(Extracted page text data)
· · · ·

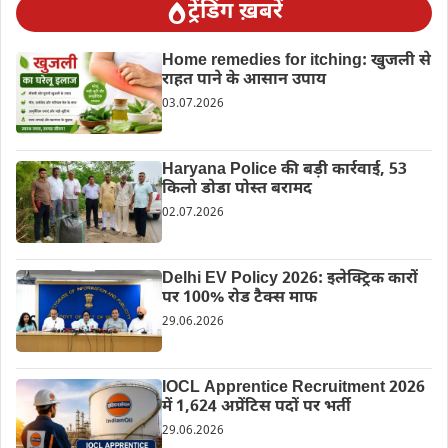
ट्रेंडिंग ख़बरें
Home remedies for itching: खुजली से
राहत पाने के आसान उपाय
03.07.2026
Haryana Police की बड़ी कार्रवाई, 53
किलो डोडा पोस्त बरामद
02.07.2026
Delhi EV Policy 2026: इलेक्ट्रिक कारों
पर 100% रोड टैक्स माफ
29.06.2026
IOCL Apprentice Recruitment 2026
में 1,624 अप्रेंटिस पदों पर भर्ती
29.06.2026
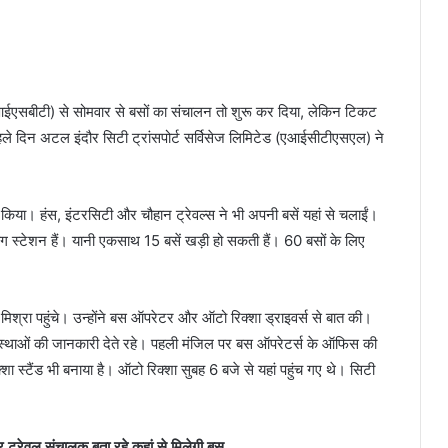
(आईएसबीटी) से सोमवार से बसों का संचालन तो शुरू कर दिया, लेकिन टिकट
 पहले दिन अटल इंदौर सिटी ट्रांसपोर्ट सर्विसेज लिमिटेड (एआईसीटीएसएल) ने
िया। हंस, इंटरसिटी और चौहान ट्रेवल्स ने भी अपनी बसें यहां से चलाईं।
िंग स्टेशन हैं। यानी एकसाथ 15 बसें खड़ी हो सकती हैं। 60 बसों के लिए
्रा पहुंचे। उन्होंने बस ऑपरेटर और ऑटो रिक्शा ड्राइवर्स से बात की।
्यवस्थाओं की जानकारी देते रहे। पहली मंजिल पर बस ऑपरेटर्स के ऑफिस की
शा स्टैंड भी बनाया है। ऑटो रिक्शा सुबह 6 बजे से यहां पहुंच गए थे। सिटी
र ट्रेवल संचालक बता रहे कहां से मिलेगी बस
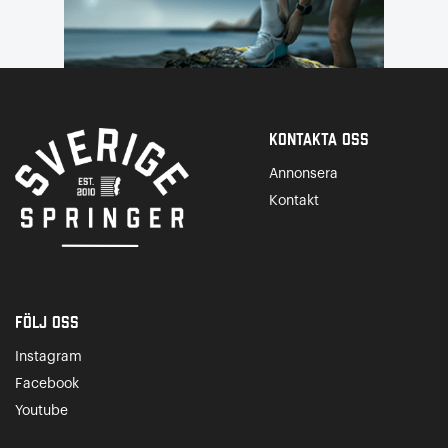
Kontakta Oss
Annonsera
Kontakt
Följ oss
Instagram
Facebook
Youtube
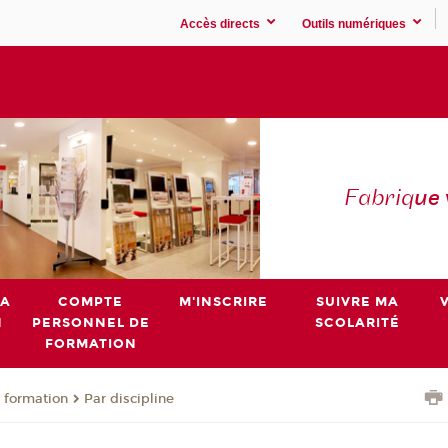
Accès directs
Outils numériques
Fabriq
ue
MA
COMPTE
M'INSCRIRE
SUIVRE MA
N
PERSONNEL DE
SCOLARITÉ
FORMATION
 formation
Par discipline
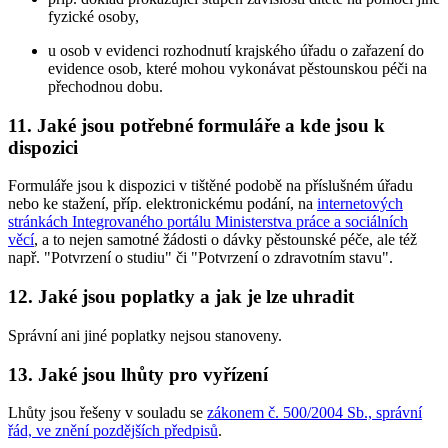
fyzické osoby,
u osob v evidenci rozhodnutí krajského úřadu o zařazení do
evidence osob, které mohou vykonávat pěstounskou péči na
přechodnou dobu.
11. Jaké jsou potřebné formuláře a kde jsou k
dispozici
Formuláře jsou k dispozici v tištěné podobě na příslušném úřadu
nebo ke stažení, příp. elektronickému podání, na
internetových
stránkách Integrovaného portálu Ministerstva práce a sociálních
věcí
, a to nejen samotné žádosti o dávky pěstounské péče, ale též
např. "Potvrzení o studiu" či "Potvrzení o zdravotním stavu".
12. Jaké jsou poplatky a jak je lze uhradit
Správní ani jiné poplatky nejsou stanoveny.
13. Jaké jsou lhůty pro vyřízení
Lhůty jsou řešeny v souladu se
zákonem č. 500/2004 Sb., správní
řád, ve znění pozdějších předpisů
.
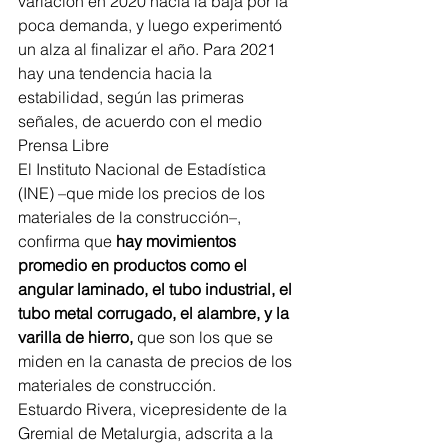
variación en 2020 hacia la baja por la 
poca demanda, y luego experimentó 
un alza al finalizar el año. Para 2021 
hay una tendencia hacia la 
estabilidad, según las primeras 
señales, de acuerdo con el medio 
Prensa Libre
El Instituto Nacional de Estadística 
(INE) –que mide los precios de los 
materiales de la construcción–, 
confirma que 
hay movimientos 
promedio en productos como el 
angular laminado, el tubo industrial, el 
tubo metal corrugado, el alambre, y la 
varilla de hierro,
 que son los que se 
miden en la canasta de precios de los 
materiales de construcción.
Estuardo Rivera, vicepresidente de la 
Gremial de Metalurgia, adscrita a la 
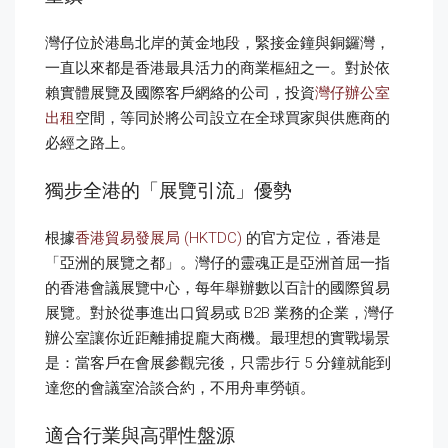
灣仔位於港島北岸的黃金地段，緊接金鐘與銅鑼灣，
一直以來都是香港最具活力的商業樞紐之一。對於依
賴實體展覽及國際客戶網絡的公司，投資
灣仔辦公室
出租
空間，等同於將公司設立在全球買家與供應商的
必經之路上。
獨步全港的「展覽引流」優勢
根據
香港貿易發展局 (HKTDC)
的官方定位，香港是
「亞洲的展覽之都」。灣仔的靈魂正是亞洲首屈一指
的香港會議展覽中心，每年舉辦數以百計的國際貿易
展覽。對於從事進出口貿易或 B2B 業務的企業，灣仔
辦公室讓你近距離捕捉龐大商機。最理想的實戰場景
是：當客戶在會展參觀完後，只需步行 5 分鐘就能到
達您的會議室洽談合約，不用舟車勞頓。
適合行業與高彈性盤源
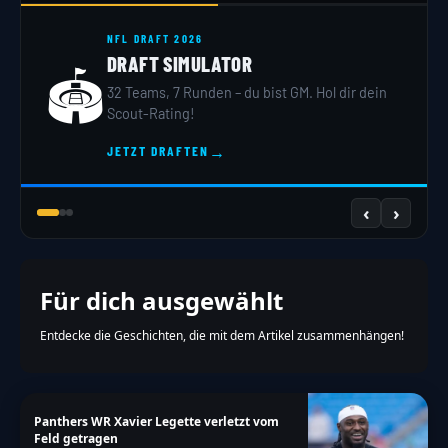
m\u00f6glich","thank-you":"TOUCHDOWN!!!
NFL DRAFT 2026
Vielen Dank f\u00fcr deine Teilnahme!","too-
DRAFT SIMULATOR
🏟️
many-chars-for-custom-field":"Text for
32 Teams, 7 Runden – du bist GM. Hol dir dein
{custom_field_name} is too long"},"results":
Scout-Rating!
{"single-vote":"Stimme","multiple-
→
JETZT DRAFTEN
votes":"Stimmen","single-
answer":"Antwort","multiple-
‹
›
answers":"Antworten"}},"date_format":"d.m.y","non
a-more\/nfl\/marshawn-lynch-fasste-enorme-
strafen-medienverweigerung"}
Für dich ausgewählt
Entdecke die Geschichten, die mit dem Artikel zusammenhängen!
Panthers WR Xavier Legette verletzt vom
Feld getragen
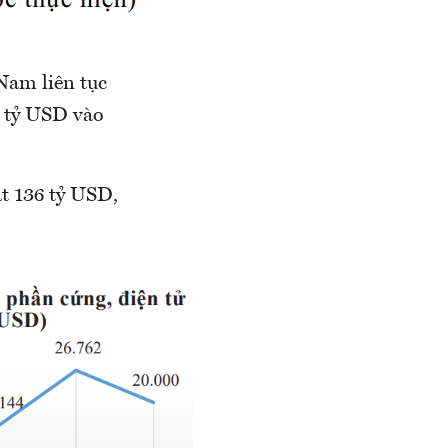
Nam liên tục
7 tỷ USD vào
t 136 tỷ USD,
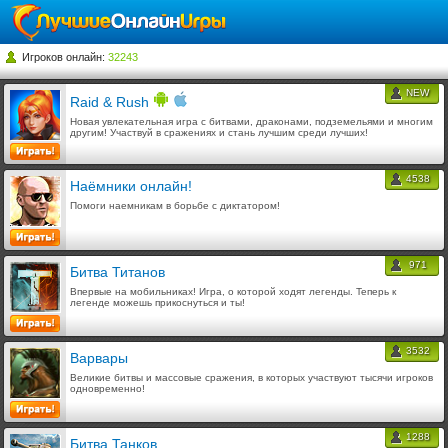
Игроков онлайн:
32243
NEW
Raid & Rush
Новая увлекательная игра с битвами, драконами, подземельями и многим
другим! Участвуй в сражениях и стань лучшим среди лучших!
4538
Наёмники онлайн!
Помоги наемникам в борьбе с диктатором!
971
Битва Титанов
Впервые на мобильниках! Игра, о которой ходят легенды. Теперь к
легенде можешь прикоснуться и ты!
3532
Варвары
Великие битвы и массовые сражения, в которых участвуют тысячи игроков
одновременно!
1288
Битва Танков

· · · ·

TASK GOAL
Every line above with the word "hacia" is to be copied out.

SOLUTION TO THE PROBLEM
variación en 2020 hacia la baja por la 
hay una tendencia hacia la 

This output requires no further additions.